■ **WORK INSTRUCTIONS**: Return every line of the data below that includes the string "Minelab".

■ **Dataset entries**:
——————————

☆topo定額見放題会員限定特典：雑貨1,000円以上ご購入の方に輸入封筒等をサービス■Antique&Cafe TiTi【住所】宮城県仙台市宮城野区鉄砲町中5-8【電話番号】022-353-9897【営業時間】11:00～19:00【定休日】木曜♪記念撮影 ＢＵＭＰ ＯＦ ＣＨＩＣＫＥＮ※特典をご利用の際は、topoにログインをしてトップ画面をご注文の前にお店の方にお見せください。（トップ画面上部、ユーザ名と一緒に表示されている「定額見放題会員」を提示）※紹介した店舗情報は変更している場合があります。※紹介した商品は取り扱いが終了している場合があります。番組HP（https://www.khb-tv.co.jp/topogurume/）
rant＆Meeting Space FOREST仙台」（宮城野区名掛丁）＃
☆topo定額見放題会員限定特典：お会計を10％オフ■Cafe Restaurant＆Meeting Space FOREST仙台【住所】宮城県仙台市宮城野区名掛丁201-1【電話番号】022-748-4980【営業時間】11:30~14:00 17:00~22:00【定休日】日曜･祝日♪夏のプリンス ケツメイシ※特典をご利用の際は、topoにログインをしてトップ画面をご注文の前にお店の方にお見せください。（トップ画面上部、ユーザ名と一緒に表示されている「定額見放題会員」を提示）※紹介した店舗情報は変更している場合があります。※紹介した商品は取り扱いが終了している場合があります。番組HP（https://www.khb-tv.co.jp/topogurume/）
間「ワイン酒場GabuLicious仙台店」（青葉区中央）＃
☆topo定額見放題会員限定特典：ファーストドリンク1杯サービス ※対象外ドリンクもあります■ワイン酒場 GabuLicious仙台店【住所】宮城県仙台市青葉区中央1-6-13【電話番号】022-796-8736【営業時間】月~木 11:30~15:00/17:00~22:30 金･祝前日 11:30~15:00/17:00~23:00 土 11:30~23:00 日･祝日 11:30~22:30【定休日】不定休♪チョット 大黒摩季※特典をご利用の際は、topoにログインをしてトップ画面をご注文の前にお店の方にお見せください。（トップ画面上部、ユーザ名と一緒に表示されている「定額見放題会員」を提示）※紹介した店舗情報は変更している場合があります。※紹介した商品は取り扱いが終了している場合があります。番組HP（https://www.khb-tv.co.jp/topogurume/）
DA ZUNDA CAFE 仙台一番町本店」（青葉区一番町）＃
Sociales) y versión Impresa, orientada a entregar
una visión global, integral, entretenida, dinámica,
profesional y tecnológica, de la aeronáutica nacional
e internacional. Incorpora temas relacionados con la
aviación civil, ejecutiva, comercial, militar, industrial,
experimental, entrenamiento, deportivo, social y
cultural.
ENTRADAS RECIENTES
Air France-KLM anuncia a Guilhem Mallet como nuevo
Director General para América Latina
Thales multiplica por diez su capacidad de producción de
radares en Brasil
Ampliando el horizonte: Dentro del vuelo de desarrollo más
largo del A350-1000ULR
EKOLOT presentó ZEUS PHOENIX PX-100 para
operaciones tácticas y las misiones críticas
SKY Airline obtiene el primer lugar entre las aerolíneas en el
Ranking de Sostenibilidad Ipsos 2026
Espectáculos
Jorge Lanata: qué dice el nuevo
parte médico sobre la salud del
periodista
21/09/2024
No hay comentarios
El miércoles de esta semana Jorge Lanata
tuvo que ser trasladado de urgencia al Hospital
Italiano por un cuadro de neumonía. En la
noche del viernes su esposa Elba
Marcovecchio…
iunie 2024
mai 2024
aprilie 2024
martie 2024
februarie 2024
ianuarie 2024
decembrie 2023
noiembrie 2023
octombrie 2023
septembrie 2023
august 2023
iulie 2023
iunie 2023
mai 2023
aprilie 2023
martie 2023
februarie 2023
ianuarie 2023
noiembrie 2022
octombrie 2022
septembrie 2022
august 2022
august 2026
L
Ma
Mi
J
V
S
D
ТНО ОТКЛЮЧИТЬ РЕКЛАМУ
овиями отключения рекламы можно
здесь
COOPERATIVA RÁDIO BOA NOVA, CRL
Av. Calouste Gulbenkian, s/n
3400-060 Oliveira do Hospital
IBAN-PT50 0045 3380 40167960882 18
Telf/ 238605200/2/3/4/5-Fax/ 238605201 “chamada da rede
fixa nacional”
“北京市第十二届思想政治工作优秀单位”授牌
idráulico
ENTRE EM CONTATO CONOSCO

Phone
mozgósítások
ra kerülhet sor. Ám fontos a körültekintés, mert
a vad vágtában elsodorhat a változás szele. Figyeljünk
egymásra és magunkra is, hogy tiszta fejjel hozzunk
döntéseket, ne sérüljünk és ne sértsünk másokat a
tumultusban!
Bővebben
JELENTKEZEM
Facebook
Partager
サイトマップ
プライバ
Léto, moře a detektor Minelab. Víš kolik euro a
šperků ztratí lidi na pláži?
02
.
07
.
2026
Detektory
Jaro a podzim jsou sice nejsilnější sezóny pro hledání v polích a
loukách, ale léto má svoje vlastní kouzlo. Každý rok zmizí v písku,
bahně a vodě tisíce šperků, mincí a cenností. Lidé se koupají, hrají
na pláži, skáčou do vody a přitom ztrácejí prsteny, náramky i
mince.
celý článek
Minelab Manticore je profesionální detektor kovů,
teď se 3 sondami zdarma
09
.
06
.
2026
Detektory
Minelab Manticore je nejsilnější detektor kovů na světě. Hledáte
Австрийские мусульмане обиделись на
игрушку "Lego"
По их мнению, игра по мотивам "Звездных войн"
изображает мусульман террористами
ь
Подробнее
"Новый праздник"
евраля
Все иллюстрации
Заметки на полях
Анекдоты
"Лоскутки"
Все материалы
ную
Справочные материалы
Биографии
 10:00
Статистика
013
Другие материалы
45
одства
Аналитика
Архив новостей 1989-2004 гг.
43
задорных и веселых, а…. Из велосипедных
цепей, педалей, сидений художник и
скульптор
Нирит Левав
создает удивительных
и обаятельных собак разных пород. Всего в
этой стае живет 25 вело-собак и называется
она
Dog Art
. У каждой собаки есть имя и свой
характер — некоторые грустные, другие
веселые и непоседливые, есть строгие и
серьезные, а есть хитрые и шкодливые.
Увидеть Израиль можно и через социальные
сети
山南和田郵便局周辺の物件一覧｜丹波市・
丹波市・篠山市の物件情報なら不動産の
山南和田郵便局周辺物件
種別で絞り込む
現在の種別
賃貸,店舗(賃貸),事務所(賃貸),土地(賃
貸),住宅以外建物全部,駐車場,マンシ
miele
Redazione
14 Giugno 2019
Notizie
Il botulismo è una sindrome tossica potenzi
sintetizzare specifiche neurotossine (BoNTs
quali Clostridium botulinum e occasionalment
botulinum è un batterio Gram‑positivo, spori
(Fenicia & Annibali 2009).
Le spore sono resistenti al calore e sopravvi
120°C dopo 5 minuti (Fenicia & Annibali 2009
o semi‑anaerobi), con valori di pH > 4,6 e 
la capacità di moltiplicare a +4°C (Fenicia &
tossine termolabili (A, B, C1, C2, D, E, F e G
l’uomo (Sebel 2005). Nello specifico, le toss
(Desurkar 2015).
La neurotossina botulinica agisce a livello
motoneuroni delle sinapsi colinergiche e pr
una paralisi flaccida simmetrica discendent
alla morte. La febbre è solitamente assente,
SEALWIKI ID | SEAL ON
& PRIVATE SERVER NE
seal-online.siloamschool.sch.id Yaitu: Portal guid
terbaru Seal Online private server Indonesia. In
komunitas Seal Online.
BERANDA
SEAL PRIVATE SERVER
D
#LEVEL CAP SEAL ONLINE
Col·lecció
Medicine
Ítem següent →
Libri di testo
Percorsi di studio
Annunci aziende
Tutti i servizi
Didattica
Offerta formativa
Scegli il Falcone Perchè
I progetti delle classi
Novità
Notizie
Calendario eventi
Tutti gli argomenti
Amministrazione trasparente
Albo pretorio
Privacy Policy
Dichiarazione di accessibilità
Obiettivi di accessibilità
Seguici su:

——————————

■ **OUTPUT FOR THIS TASK**:
Léto, moře a detektor Minelab. Víš kolik euro a
Minelab Manticore je profesionální detektor kovů,
Minelab Manticore je nejsilnější detektor kovů na světě. Hledáte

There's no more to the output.